Sunday 15 October 2017


Well Paul's continued to work on the folly , although not every weekend due to other commitments.

Paul started on the front wall, this photo shows it being protected from the rain while the cement dries out.

Finally Paul got to do some more today. The next piece of the arch door column's been added along with the bottom section of the tracery window plus a Quion with a shield carved on it.

A closer look at the shield stone.

The window has another piece of stone that fits in the centre before the top part gets fitted.

The column left to set before the wall between it and the window can be built.

View from column back towards corner. Hopefully if the weather stays dry, he'll be able to , with a little helpful muscle, get the top part of the Tracery window in place! exciting times !!

There are still some some splashes of colour round the garden and also lots to do to get everything ready for the winter! Which is another reason the folly may once again have to be left while the usual winter preparations are done.

This Lady Emma Hamilton Rose by David Austin is still flowering well in the front garden.

as is this fuchsia.

lots of flowers still.

The flowers on this Mahonia will soon be glowing a vibrant yellow!

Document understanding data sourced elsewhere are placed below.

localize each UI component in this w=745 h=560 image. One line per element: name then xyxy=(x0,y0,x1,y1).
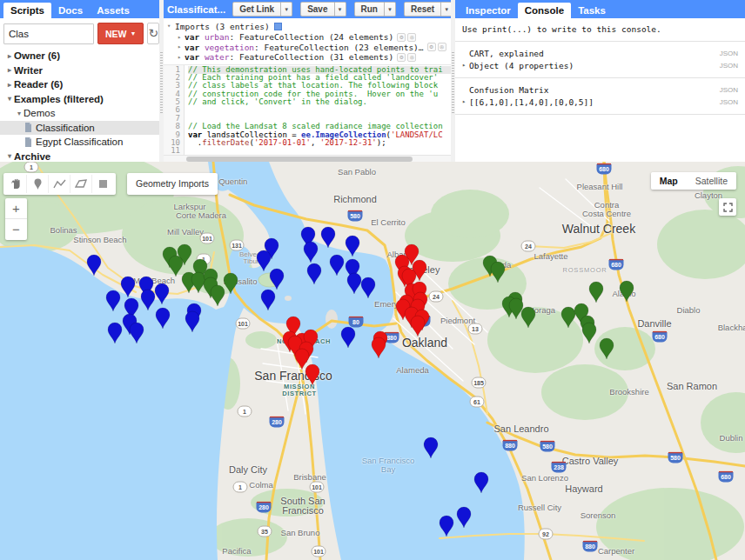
map-type-map-button[interactable]: Map xyxy=(651,172,687,190)
map-marker-urban[interactable] xyxy=(372,337,386,358)
map-marker-water[interactable] xyxy=(130,323,144,343)
import-row-vegetation[interactable]: ▸var vegetation: FeatureCollection (23 e… xyxy=(167,43,451,53)
map-marker-water[interactable] xyxy=(156,308,170,329)
dropdown-arrow-icon[interactable]: ▼ xyxy=(441,2,451,17)
panel-splitter-left[interactable] xyxy=(159,0,164,162)
new-script-button[interactable]: NEW ▼ xyxy=(97,23,144,44)
map-marker-vegetation[interactable] xyxy=(509,298,523,319)
code-line-6[interactable] xyxy=(188,106,451,114)
import-gear-icon[interactable]: ⚙ xyxy=(397,33,406,42)
tree-item-writer[interactable]: ▸Writer xyxy=(0,63,159,78)
map-marker-vegetation[interactable] xyxy=(169,256,183,277)
code-area[interactable]: 123456789101112 // This demonstration us… xyxy=(164,64,451,156)
geometry-imports-button[interactable]: Geometry Imports xyxy=(127,173,218,195)
import-row-urban[interactable]: ▸var urban: FeatureCollection (24 elemen… xyxy=(167,32,451,43)
tab-tasks[interactable]: Tasks xyxy=(571,3,613,18)
zoom-out-button[interactable]: − xyxy=(5,219,27,240)
pan-hand-icon[interactable] xyxy=(5,175,27,193)
map-marker-water[interactable] xyxy=(155,283,169,304)
run-button[interactable]: Run xyxy=(354,2,385,17)
expand-arrow-icon[interactable]: ▸ xyxy=(462,62,469,69)
editor-horizontal-scrollbar[interactable] xyxy=(164,155,451,162)
point-marker-icon[interactable] xyxy=(27,175,49,193)
get-link-button[interactable]: Get Link xyxy=(232,2,281,17)
map-marker-vegetation[interactable] xyxy=(191,272,205,293)
tab-scripts[interactable]: Scripts xyxy=(3,3,51,18)
map-marker-water[interactable] xyxy=(440,516,453,537)
import-target-icon[interactable]: ◎ xyxy=(407,53,416,62)
tree-item-demos[interactable]: ▾Demos xyxy=(0,106,159,121)
map-marker-vegetation[interactable] xyxy=(620,281,634,302)
refresh-icon[interactable]: ↻ xyxy=(147,23,159,44)
import-row-water[interactable]: ▸var water: FeatureCollection (31 elemen… xyxy=(167,52,451,63)
map-marker-vegetation[interactable] xyxy=(600,338,614,359)
expand-arrow-icon[interactable]: ▸ xyxy=(178,54,185,61)
panel-splitter-right[interactable] xyxy=(451,0,455,162)
dropdown-arrow-icon[interactable]: ▼ xyxy=(281,2,292,17)
polyline-icon[interactable] xyxy=(49,175,70,193)
import-target-icon[interactable]: ◎ xyxy=(438,43,446,51)
map-marker-vegetation[interactable] xyxy=(589,282,603,303)
expand-arrow-icon[interactable]: ▸ xyxy=(5,52,14,60)
zoom-in-button[interactable]: + xyxy=(5,198,27,219)
tab-console[interactable]: Console xyxy=(518,3,571,18)
map-marker-water[interactable] xyxy=(347,273,361,294)
expand-arrow-icon[interactable]: ▸ xyxy=(5,81,14,89)
import-target-icon[interactable]: ◎ xyxy=(407,33,416,42)
map-marker-water[interactable] xyxy=(261,290,275,310)
json-badge[interactable]: JSON xyxy=(720,98,738,106)
expand-arrow-icon[interactable]: ▾ xyxy=(5,152,14,160)
tree-item-egypt-classification[interactable]: Egypt Classification xyxy=(0,135,159,150)
expand-arrow-icon[interactable]: ▾ xyxy=(15,110,23,117)
tree-item-reader-6-[interactable]: ▸Reader (6) xyxy=(0,77,159,92)
json-badge[interactable]: JSON xyxy=(720,86,738,94)
expand-arrow-icon[interactable]: ▸ xyxy=(178,34,185,41)
map-marker-vegetation[interactable] xyxy=(211,285,225,306)
map-marker-water[interactable] xyxy=(361,277,375,298)
map-marker-water[interactable] xyxy=(87,255,101,276)
map-marker-water[interactable] xyxy=(457,507,471,528)
map-marker-water[interactable] xyxy=(307,263,321,284)
map-marker-vegetation[interactable] xyxy=(582,323,596,343)
script-search-input[interactable] xyxy=(3,23,94,44)
map-marker-water[interactable] xyxy=(270,269,284,290)
map[interactable]: San PabloRichmondSan QuentinEl CerritoLa… xyxy=(0,162,745,560)
map-marker-vegetation[interactable] xyxy=(224,273,238,294)
expand-arrow-icon[interactable]: ▸ xyxy=(178,43,185,50)
dropdown-arrow-icon[interactable]: ▼ xyxy=(335,2,346,17)
tab-docs[interactable]: Docs xyxy=(51,3,90,18)
map-marker-water[interactable] xyxy=(346,236,359,257)
map-marker-water[interactable] xyxy=(108,323,122,343)
map-marker-urban[interactable] xyxy=(411,316,425,337)
expand-arrow-icon[interactable]: ▸ xyxy=(462,98,469,105)
code-line-10[interactable]: .filterDate('2017-01-01', '2017-12-31'); xyxy=(188,139,451,147)
map-marker-vegetation[interactable] xyxy=(561,307,575,328)
tree-item-owner-6-[interactable]: ▸Owner (6) xyxy=(0,49,159,63)
code-line-5[interactable]: // and click, 'Convert' in the dialog. xyxy=(188,98,451,106)
map-marker-water[interactable] xyxy=(474,472,488,493)
map-marker-water[interactable] xyxy=(341,327,355,348)
map-marker-water[interactable] xyxy=(424,437,438,458)
map-marker-water[interactable] xyxy=(304,242,318,263)
tab-inspector[interactable]: Inspector xyxy=(459,3,518,18)
console-entry-value[interactable]: [[6,1,0],[1,4,0],[0,0,5]] xyxy=(469,97,715,107)
polygon-icon[interactable] xyxy=(70,175,92,193)
map-marker-vegetation[interactable] xyxy=(491,262,505,283)
tree-item-archive[interactable]: ▾Archive xyxy=(0,150,159,163)
save-button[interactable]: Save xyxy=(300,2,334,17)
import-gear-icon[interactable]: ⚙ xyxy=(397,53,406,62)
expand-arrow-icon[interactable]: ▸ xyxy=(5,66,14,74)
rectangle-icon[interactable] xyxy=(92,175,114,193)
map-marker-water[interactable] xyxy=(106,290,120,311)
map-marker-vegetation[interactable] xyxy=(521,307,535,328)
map-type-satellite-button[interactable]: Satellite xyxy=(687,172,736,190)
import-table-icon[interactable] xyxy=(274,23,282,30)
reset-button[interactable]: Reset xyxy=(404,2,441,17)
json-badge[interactable]: JSON xyxy=(720,50,738,57)
import-gear-icon[interactable]: ⚙ xyxy=(427,43,436,51)
json-badge[interactable]: JSON xyxy=(720,62,738,70)
expand-arrow-icon[interactable]: ▾ xyxy=(5,95,14,103)
fullscreen-icon[interactable] xyxy=(719,198,736,216)
code-line-11[interactable] xyxy=(188,147,451,155)
map-marker-urban[interactable] xyxy=(295,349,309,370)
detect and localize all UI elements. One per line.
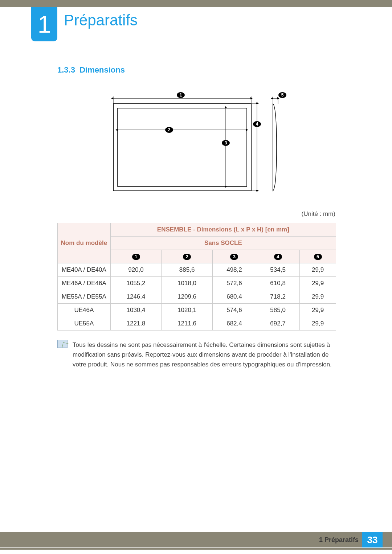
cell: 29,9 bbox=[300, 304, 336, 317]
cell: 920,0 bbox=[110, 263, 162, 277]
note-block: Tous les dessins ne sont pas nécessairem… bbox=[57, 340, 336, 370]
table-row: ME55A / DE55A 1246,4 1209,6 680,4 718,2 … bbox=[58, 290, 336, 304]
footer-stripe bbox=[0, 548, 392, 550]
footer-bar: 1 Préparatifs 33 bbox=[0, 532, 392, 547]
table-row: ME40A / DE40A 920,0 885,6 498,2 534,5 29… bbox=[58, 263, 336, 277]
cell: 1211,6 bbox=[162, 317, 213, 331]
table-row: UE55A 1221,8 1211,6 682,4 692,7 29,9 bbox=[58, 317, 336, 331]
cell: 29,9 bbox=[300, 263, 336, 277]
section-title: Dimensions bbox=[79, 65, 125, 74]
svg-text:2: 2 bbox=[168, 127, 171, 132]
section-heading: 1.3.3 Dimensions bbox=[57, 65, 336, 75]
cell: 1030,4 bbox=[110, 304, 162, 317]
page-content: 1.3.3 Dimensions 1 2 3 4 bbox=[57, 65, 336, 370]
num-badge-4: 4 bbox=[274, 254, 282, 260]
table-row: ME46A / DE46A 1055,2 1018,0 572,6 610,8 … bbox=[58, 277, 336, 290]
col-header-4: 4 bbox=[256, 250, 300, 263]
svg-text:5: 5 bbox=[281, 93, 284, 98]
unit-label: (Unité : mm) bbox=[57, 210, 335, 218]
svg-text:3: 3 bbox=[225, 140, 227, 145]
cell: 1018,0 bbox=[162, 277, 213, 290]
note-text: Tous les dessins ne sont pas nécessairem… bbox=[73, 340, 336, 370]
num-badge-1: 1 bbox=[132, 254, 140, 260]
chapter-number-badge: 1 bbox=[31, 7, 57, 41]
cell-model: UE55A bbox=[58, 317, 111, 331]
cell: 885,6 bbox=[162, 263, 213, 277]
num-badge-5: 5 bbox=[314, 254, 322, 260]
cell: 29,9 bbox=[300, 277, 336, 290]
svg-rect-1 bbox=[118, 108, 247, 186]
col-header-2: 2 bbox=[162, 250, 213, 263]
cell: 682,4 bbox=[212, 317, 256, 331]
col-header-5: 5 bbox=[300, 250, 336, 263]
footer-running-title: 1 Préparatifs bbox=[319, 536, 359, 544]
cell: 610,8 bbox=[256, 277, 300, 290]
cell: 1209,6 bbox=[162, 290, 213, 304]
cell: 572,6 bbox=[212, 277, 256, 290]
dimensions-diagram: 1 2 3 4 5 bbox=[57, 89, 336, 200]
cell: 574,6 bbox=[212, 304, 256, 317]
cell: 680,4 bbox=[212, 290, 256, 304]
cell-model: ME55A / DE55A bbox=[58, 290, 111, 304]
table-row: UE46A 1030,4 1020,1 574,6 585,0 29,9 bbox=[58, 304, 336, 317]
cell: 1221,8 bbox=[110, 317, 162, 331]
cell: 1055,2 bbox=[110, 277, 162, 290]
cell: 29,9 bbox=[300, 290, 336, 304]
cell-model: ME46A / DE46A bbox=[58, 277, 111, 290]
cell: 498,2 bbox=[212, 263, 256, 277]
num-badge-2: 2 bbox=[183, 254, 191, 260]
col-header-main: ENSEMBLE - Dimensions (L x P x H) [en mm… bbox=[110, 223, 336, 237]
cell: 1020,1 bbox=[162, 304, 213, 317]
section-number: 1.3.3 bbox=[57, 65, 75, 74]
num-badge-3: 3 bbox=[230, 254, 238, 260]
cell-model: ME40A / DE40A bbox=[58, 263, 111, 277]
col-header-1: 1 bbox=[110, 250, 162, 263]
cell: 718,2 bbox=[256, 290, 300, 304]
cell: 1246,4 bbox=[110, 290, 162, 304]
cell: 585,0 bbox=[256, 304, 300, 317]
col-header-model: Nom du modèle bbox=[58, 223, 111, 263]
cell: 692,7 bbox=[256, 317, 300, 331]
dimensions-table: Nom du modèle ENSEMBLE - Dimensions (L x… bbox=[57, 223, 336, 331]
note-icon bbox=[57, 340, 68, 348]
col-header-3: 3 bbox=[212, 250, 256, 263]
header-stripe bbox=[0, 0, 392, 7]
cell-model: UE46A bbox=[58, 304, 111, 317]
svg-text:4: 4 bbox=[256, 122, 258, 127]
cell: 534,5 bbox=[256, 263, 300, 277]
page-number: 33 bbox=[362, 532, 383, 547]
chapter-title: Préparatifs bbox=[64, 12, 138, 29]
svg-text:1: 1 bbox=[180, 93, 182, 98]
cell: 29,9 bbox=[300, 317, 336, 331]
col-header-sub: Sans SOCLE bbox=[110, 237, 336, 250]
svg-rect-0 bbox=[113, 104, 251, 191]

I will post again in a week or so , as we start to get the garden ready for the winter, the folly completed and prepare for a new patio to be laid. The next couple of months are going to be a busy time in our garden.


Sunday 24 September 2017



I had totally forgotten to share the photos of our folly build. So will bring you up to date of how it's been slowly growing after the last few weeks.

We started on the 6th of August.

On the 13th the foundations were laid.

On the 20th August building began.

 By the 27th August the walls were beginning to rise.

By the 29th August Paul was into his stride.

But then we stopped for a week away.

Then we had a week at home before returning to work, so Paul was able to do a little more most days.

The 12th September is coming along

So finally we got to the stage where one of the 'windows' could go in! on the 15th

On the 16th we'd got this far, you can see the weather was not the best for building so it's been done when the weathers allowed!

By the 18th this wall was now finished.

So up to date , this is the wall finished apart from our little friend whose decided that maybe they'll be a place for him and his twin brother on the folly!

We've had the two little gargoyle's for about 18 years and they may finally find a proper home!

We left the odd nook for the placing of a plant or fern like this one. we don't want anyone thinking it just been built!!

The side wall is not far off it's finishing height, there is another corner stone to go this side then it can be built between and given the 'broken down' look!

The first column of the arched doorway as been cemented in place which means this wall can now be carried on over to the side of archway and the large stone you can see sitting in front of the bricks can be put into place ready for the Tracery Window to start going in !

The area where this folly now stands was higher before the build, so now we will be redesigning this are and the damp garden area to the left hand side of it. The actual damp garden will stay in place but the lead in will be changed slightly.

Unfortunately although would be the perfect day to continue the build Paul's out to a sports meeting all day. But hopefully if the weather stays nice he'll be able to do a few more rows each evening this week.



I just wanted to shares some photos of the wonderful beds in the walled garden attached to Montacute House a National trust property.
Sometime when you go to these houses the flowerbeds can be over by this time of the year but I've been extremely impressed to find that the houses we've visited recently have had some gorgeous beds full of vibrant colour, like this one.

You catch a glimpse of these borders as you approach the gate into the walled garden.

The beds were still full of colour when we visited at the beginning of September.

Unfortunately it was quite overcast when we visited , so you cannot quite see the vibrancy that was there.

The view of the area from the steps into the house.

Just seeing these photos again makes me want to go sit back in there.

lovely full borders

from the outside looking in.

There is also an Orangery.

again full of colour.

the other side.

A climbing Abutalon





I hope you enjoyed this little visit to Montacute .


Thursday 14 September 2017


“In the development of gardening in the second half of the twentieth century no garden has yet had greater effect.” John Sales, National Trust
East Lambrook Manor Gardens is the iconic and quintessentially English cottage garden created by the celebrated 20th-century plantswoman and gardening writer Margery Fish. It was here that she developed her own style of gardening, combining old-fashioned and contemporary plants in a relaxed and informal manner to create a garden of immense beauty and charm.
The English Heritage Grade 1 listed garden is characterised by many winding paths through abundant borders and is renowned as the premier example of the English cottage garden style. It has noted collections of snowdrops, hellebore's and hardy geraniums and there is an excellent specialist hardy plant nursery in the garden.

This is the intro from the site of East Lambrook Manor gardens.

We have been a time or two before and it's a lovely place to visit.
Blow are some of the photos we took.




















So  just a glimpse of East Lambrook  we visited last week, so not so much colour as you would find in the summer months. But they have a plant shop at the back of the gardens where you can indulge yourself.